Balkan tourists packing their camper vans for northern Greece
In Gevgelija, North Macedonia, Alexander Alexov is preparing to make the road trip to Greece. The border between the two countries reopens on June 15, which means he will be able to travel to the Halkidiki peninsula. Over the past 30 years, Alexov has spent most summers at the Armenistis campsite in Sithonia.
Speaking to Kathimerini, he says he is extremely happy because he and his family will get a chance to enjoy the sun and the sea at this “magical place.” He has already reserved a spot for his camper trailer and, as he says, “there are many people in Gevgelija and Skopje who are getting ready to drive south to Greece.”
Fabio Botta from Como, Italy, has been visiting the same campsite with over a dozen friends for several years. He is not sure they will be able to travel this year due to Italy’s devastating coronavirus numbers. But he’s keeping his fingers crossed.
Ivanka Yosifova from Sofia has been a regular visitor to the beaches of Halkidiki for the past 10 years. “I can’t wait for the borders to reopen so I can spend my holidays there again. It’s a great place. It’s calm, the sea is clean and the food is good. Bulgarians are really fond of Greece.”
Hundreds of thousands, perhaps millions of tourists on the other side of Greece’s northern border are expected to flock to the country’s beaches in the coming weeks. Should Greece lift its travel restrictions on Italy [reports on June 9 said that Greece will begin to gradually lift restrictions on Italian travelers], then thousands of tourists from the neighboring country will be expected to follow suit around August.
“Bulgarians and Romanians are booking campgrounds in Greece en masse. Bulgarians are eager to spend their holidays in Greece. A distance of 6 meters must be maintained between tents,” said a report on a local website.
“The only way to stop the Bulgarians from going to Greece for holidays is to chain them up,” said Nikolay Vitanov, a member of the country’s scientific committee tasked with managing the coronavirus outbreak. A poll conducted by Bulgaria’s BTA news agency found that two in three Bulgarians planning to travel outside their country this year would visit Greece.

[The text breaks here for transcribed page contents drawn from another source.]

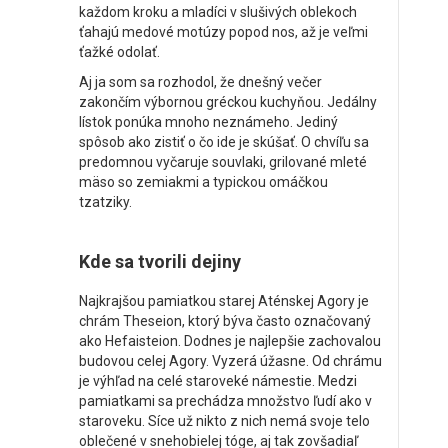
každom kroku a mladíci v slušivých oblekoch
ťahajú medové motúzy popod nos, až je veľmi
ťažké odolať.
Aj ja som sa rozhodol, že dnešný večer
zakončím výbornou gréckou kuchyňou. Jedálny
lístok ponúka mnoho neznámeho. Jediný
spôsob ako zistiť o čo ide je skúšať. O chvíľu sa
predomnou vyčaruje souvlaki, grilované mleté
mäso so zemiakmi a typickou omáčkou
tzatziky.
Kde sa tvorili dejiny
Najkrajšou pamiatkou starej Aténskej Agory je
chrám Theseion, ktorý býva často označovaný
ako Hefaisteion. Dodnes je najlepšie zachovalou
budovou celej Agory. Vyzerá úžasne. Od chrámu
je výhľad na celé staroveké námestie. Medzi
pamiatkami sa prechádza množstvo ľudí ako v
staroveku. Síce už nikto z nich nemá svoje telo
oblečené v snehobielej tóge, aj tak zovšadiaľ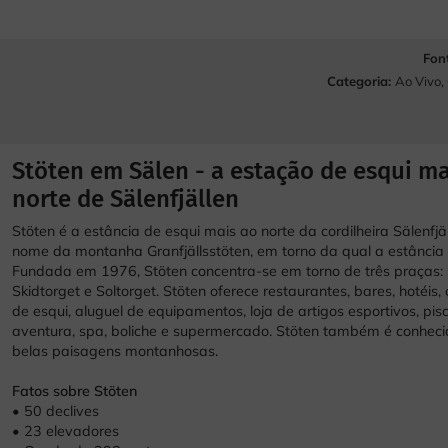
Fon
Categoria:
Ao Vivo
,
Stöten em Sälen - a estação de esqui ma
norte de Sälenfjällen
Stöten é a estância de esqui mais ao norte da cordilheira Sälenfjä
nome da montanha Granfjällsstöten, em torno da qual a estância s
Fundada em 1976, Stöten concentra-se em torno de três praças: 
Skidtorget e Soltorget. Stöten oferece restaurantes, bares, hotéis,
de esqui, aluguel de equipamentos, loja de artigos esportivos, pis
aventura, spa, boliche e supermercado. Stöten também é conheci
belas paisagens montanhosas.
Fatos sobre Stöten
• 50 declives
• 23 elevadores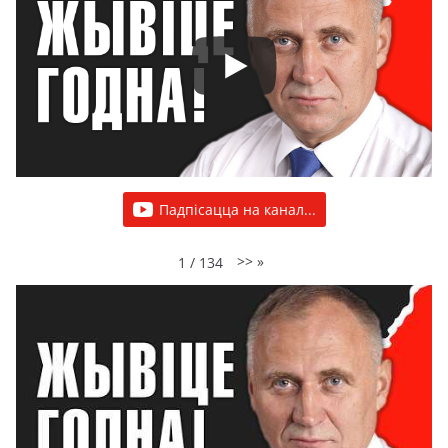
Падпісацца на канал...
>>
»
1
/
134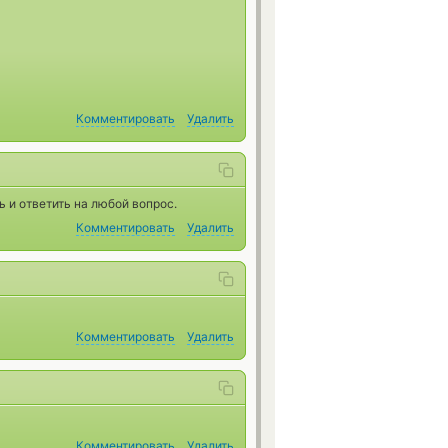
Комментировать
Удалить
 и ответить на любой вопрос.
Комментировать
Удалить
Комментировать
Удалить
Комментировать
Удалить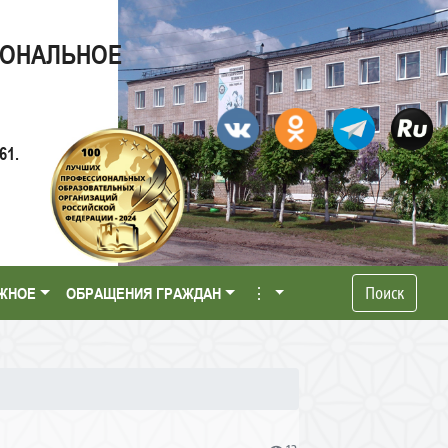
ИОНАЛЬНОЕ
61.
Поиск
ЖНОЕ
ОБРАЩЕНИЯ ГРАЖДАН
⋮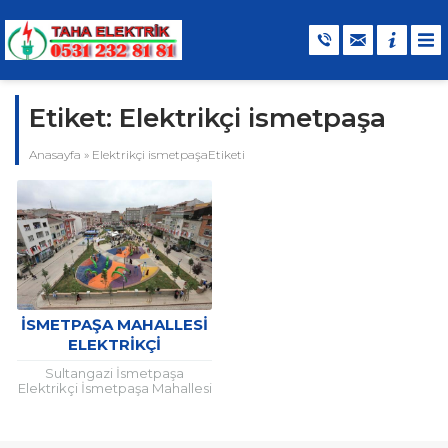
Etiket:
Elektrikçi ismetpaşa
Anasayfa
»
Elektrikçi ismetpaşaEtiketi
İSMETPAŞA MAHALLESI
ELEKTRIKÇI
Sultangazi İsmetpaşa
Elektrikçi İsmetpaşa Mahallesi
elektrikçi 7 / 24
hizmetinizdedir. Elektrik ile
ilgili uzaktan yakından bir çok
konuda İsmetpaşa Elektrikçi...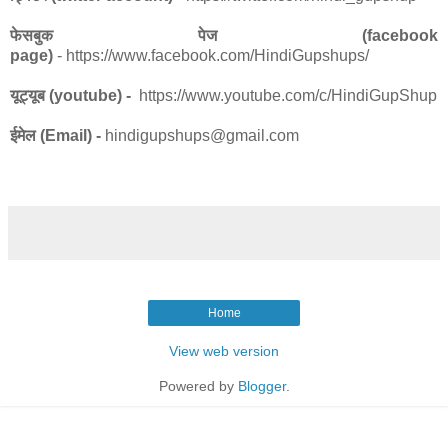
फेसबुक पेज (facebook
page)
- https://www.facebook.com/HindiGupshups/
यूट्यूब (youtube) -
https://www.youtube.com/c/HindiGupShup
ईमेल (Email) -
hindigupshups@gmail.com
Home
View web version
Powered by
Blogger
.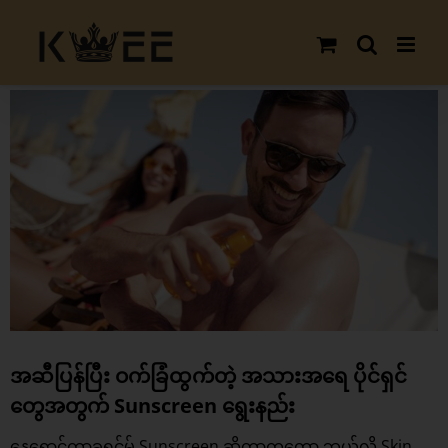
Skip
to
content
View
Larger
Image
အဆီပြန်ပြီး ဝက်ခြံထွက်တဲ့ အသားအရေ ပိုင်ရှင်
တွေအတွက် Sunscreen ရွေးနည်း
နေရောင်ကာခရင်မ် Sunscreen ဆိုတာကတော့ ဘယ်လို Skin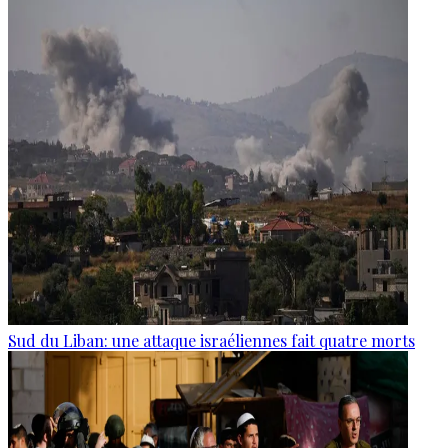
Sud du Liban: une attaque israéliennes fait quatre morts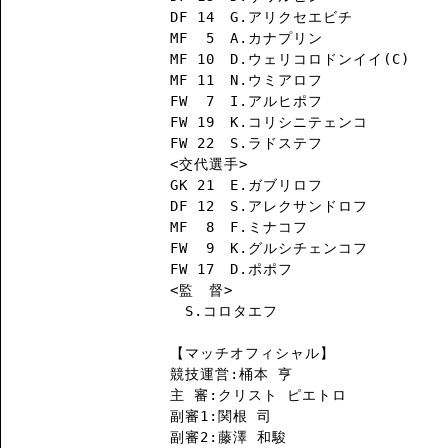
DF 14　G.アリクセエビチ

MF  5　A.カナプリン

MF 10　D.ウェリコロドンイイ(C)

MF 11　N.ウミアロフ

FW  7　I.アルヒポフ

FW 19　K.コリシニテェンコ

FW 22　S.ラドステフ

<交代選手>

GK 21　E.ガブリロフ

DF 12　S.アレクサンドロフ

MF  8　F.ミナコフ

FW  9　K.グルシチェンコフ

FW 17　D.ポポフ

<監　督>

　S.コロタエフ

【マッチオフィシャル】

競技運営:桶本 亨

主 審:クリスト ピエトロ

副審1:関根 司

副審2:藤澤 和駿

Greece tops the list of tourism destinations for Bulgarians, Serbs, Romanians and North Macedonians. It is estimated that between 8 and 10 million Balkan tourists flocked to resorts along the Thrace coastline, Asprovalta, Halkidiki, Pieria, Thessaloniki, Epirus, the island of Thassos and the Sporades cluster in the northwestern Aegean as well as the Ionian islands last year. Meanwhile, about 3.5 million visitors from Bulgaria, Romania and Ukraine crossed the Makaza-Nymfaia checkpoint in Rodopi.
Greece’s northern neighbors are close enough to travel those familiar, beautiful and coronavirus-free tourism resorts without having to fly.
Tourism businesses in northern Greece are working around the clock to welcome visitors from the Balkans in accordance with formal guidelines. Demand for campgrounds is strong.
“Tourists feel safer here: They have their camper trailers or tents and they don’t have to pack into large hotels,” says Antonis Stamboulidis, director at Armenistis.
Representatives from 35 campgrounds recently sent a joint petition to the Tourism Ministry asking that the obligatory distance between camper trailers be reduced from 3 meters, as laid out in the government directive, to 1.5 meters.
Hoteliers and owners of vacation rentals in the area are also hastening to get ready, hoping that guests from neighboring countries will provide some relief to the crisis-hit sector.
Serbian holidaymakers are expected to return this year to Kassandra (in Halkidiki), Corfu, Skiathos and Rhodes.
Montenegro’s decision to not open the border with Serbia this year due to coronavirus fears is expected to boost the wave toward Greece.
Meanwhile, the beaches of Platamonas, Peraia (in Thessaloniki) and Halkidiki are a popular destination for tourists from North Macedonia. “Everyone here is talking about when they will be able to travel to Greece,” a Skopje-based journalist said.
Turkey’s coastal resorts are also offering attractive packages to Balkan tourists, but their appeal is for the time overshadowed by the country’s coronavirus figures.